At Dos Caminos, he turned a difficult space into a series of linked spaces, warm and inviting, each with its own character.

“Everywhere you go there are inglenooks,” he says. “In a place like this you want to find your own place, somewhere you can put your back against the wall.”

The final room is an intimate space with a wall of candles. “With the candles, it feels like the room just goes on forever,” he says.

Vegas didn’t always feature its architecture. Casinos and hotels were basically just buildings with extraordinary signs out front, Rockwell says.

“That’s emerged to the point to where now the buildings are part of the signs,” he says. “But it is still a city essentially of basic buildings with stuff on them. I think they have gotten more extravagant, but I think as far as architecture with a capital ‘A’, there is not a lot of experimentation.”

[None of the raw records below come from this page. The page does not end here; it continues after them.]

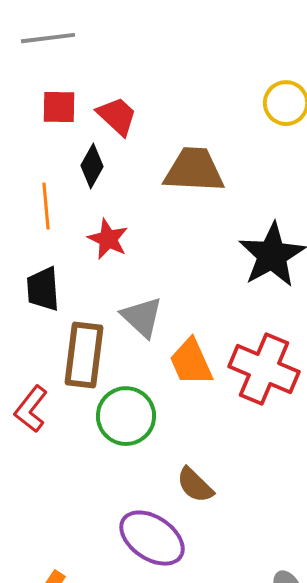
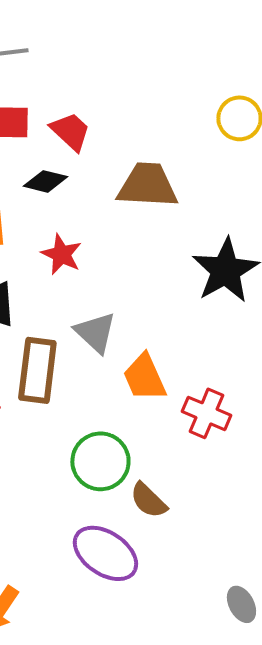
black diamond: (92, 166) -> (45, 181), turned 75
red cross: (264, 369) -> (206, 413), moved, size x0.7
green circle: (126, 416) -> (100, 461), moved

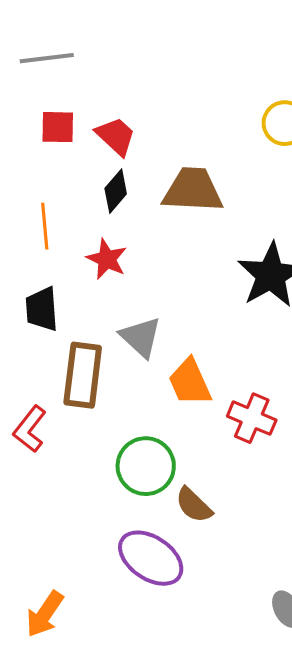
black diamond: (45, 181) -> (116, 191), moved, turned -63

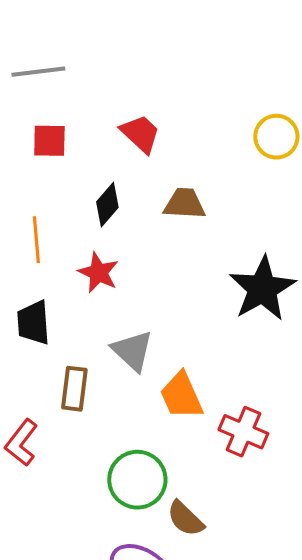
red trapezoid: (116, 136) -> (140, 134), moved
brown trapezoid: (193, 190) -> (184, 204), size x0.7
brown rectangle: (83, 375) -> (74, 389), size x0.7

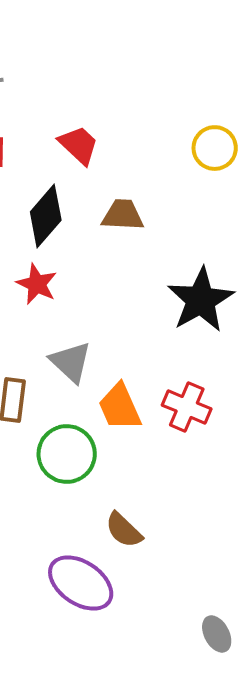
black diamond: (107, 205) -> (46, 216), size x1.4
red cross: (243, 432) -> (187, 407), moved
green circle: (137, 480) -> (67, 454), moved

Rockwell says Vegas does, however, have a few sights that stand out.

“The fountains at the Bellagio are one of the greatest theatrical flourishes in the world. Incredible,” he says. The Fremont Street Experience is “a piece of fascinating technology.”

But he isn’t all that impressed with the exteriors around town.

“Most of the interesting stuff is happening in the interiors,” Rockwell says. “But I think that’s probably been taken to its logical extreme, which is why CityCenter is happening.

“Without question it will raise the bar on every level. When you go into CityCenter, you’ll see a higher level of spatial complexity.”

Rockwell is working on the Crystals — the 500,000-square-foot shopping and entertainment center that will anchor the complex on Las Vegas Boulevard. He’s designing the interior retail space under a crystalline canopy by Daniel Libeskind.

“So much of Las Vegas is one-way circulation, one way into a casino and one way out. CityCenter is going to be a radical departure from that. I see things evolving and changing into a more organic set of interwoven options,” Rockwell says.

“The theory of trapping people in one space, the idea of no natural light, just doesn’t make sense.”